America has a love/hate relationship with the credit card industry. On the one hand, statistics would indicate Americans love credit cards. After all, they charged $1.5 trillion on them last year, up three-fold from a decade earlier. There are 650 million general-purpose cards in circulation that can be used everywhere from McDonald's to supermarkets to the fanciest hotel.
  On the other hand, a string of recent developments-you can find details in our cover story on page 30-would indicate more than a few people hate credit cards. Card companies get blamed when account data are stolen from merchants and used to commit fraud, subprime issuers attract attention for allegedly shady practices that hurt the poor or gullible, and mainstream credit card pricing practices draw fire from consumer groups.
  It's my sense that penalty fees and annual percentage rates are getting more heat now than at any time I can remember in over a decade of covering this industry. Thirty-nine dollar late fees that kick in when a payment arrives an hour late, penalty interest rates 12 or more percentage points higher than the normal APR, and overlimit policies designed to produce fee income make the industry an easy target. Issuers compound their PR problems every time they say that all the fees are disclosed in those legalistic cardholder agreements they send out. Such documents pass muster with regulators, but few consumers read them. Card executives must have cringed when they read that lovely report about their revenue-enhancing practices on the front page of The Wall Street Journal in early July.

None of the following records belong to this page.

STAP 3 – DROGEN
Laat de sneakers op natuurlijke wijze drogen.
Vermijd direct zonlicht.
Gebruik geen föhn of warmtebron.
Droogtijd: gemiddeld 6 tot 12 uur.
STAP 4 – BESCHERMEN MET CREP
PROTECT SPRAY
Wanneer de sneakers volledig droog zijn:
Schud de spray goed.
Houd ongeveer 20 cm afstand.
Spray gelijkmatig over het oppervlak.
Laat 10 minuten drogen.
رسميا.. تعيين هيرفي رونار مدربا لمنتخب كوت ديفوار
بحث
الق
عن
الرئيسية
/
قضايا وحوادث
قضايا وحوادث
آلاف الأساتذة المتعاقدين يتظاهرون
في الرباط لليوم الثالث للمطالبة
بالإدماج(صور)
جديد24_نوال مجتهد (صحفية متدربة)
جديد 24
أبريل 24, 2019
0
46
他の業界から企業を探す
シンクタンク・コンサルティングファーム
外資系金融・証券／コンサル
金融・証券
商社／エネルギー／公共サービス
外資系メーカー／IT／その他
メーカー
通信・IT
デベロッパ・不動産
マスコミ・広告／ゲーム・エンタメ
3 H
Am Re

  Of course, any time you've got a bunch of stone throwers, you've got to pause and ask who all is guilty. While few outside the banking industry will defend the high penalty fees so common nowadays, card execs argue with some merit that your average cardholder refuses to pay annual fees except on select rewards cards. As the annual fee declined in the 1990s, penalty fees rushed in to fill the margin void.
  On that point, however, I will argue that the card industry, for all its millions of dollars in advertising, has done a lousy job of educating consumers about the true value of credit cards, financial instruments easily worth an annual fee of $10 or more. Think of it-by merely presenting a piece of plastic in and of itself worth only about 25 cents, along with a valid driver's license, a cardholder can rent a car worth $30,000. Or fly first class to London. Or pay the plumber $200 to fix a broken pipe two days before the next payday and the checkbook is a bit low. Is that value, or what?

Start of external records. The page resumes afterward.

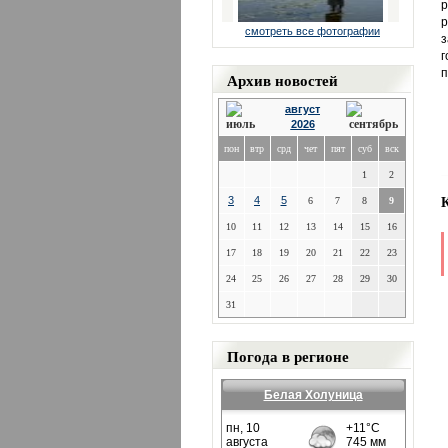
р
смотреть все фотографии
з
г
п
Архив новостей
август
2026
пон
втр
срд
чет
пят
суб
вск
1
2
3
4
5
6
7
8
9
10
11
12
13
14
15
16
17
18
19
20
21
22
23
24
25
26
27
28
29
30
31
Погода в регионе
Белая Холуница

  Issuers wouldn't have such a scruffy image today if they had held the line on upfront annual fees instead of becoming so reliant on dinging their customers every time they disobeyed the increasingly strict rules.
  A note on my returned-mail "mini-investigation": Last month I promised to check how common it is for consumers to return card solicitations unsigned as a way of getting back at issuers for what many perceive as junk mail. Well, I've called some big card mailers and some marketing experts. Issuers seem to be avoiding me, and so far the gurus haven't heard much about it. But I'll keep checking and give you a report before the year's out.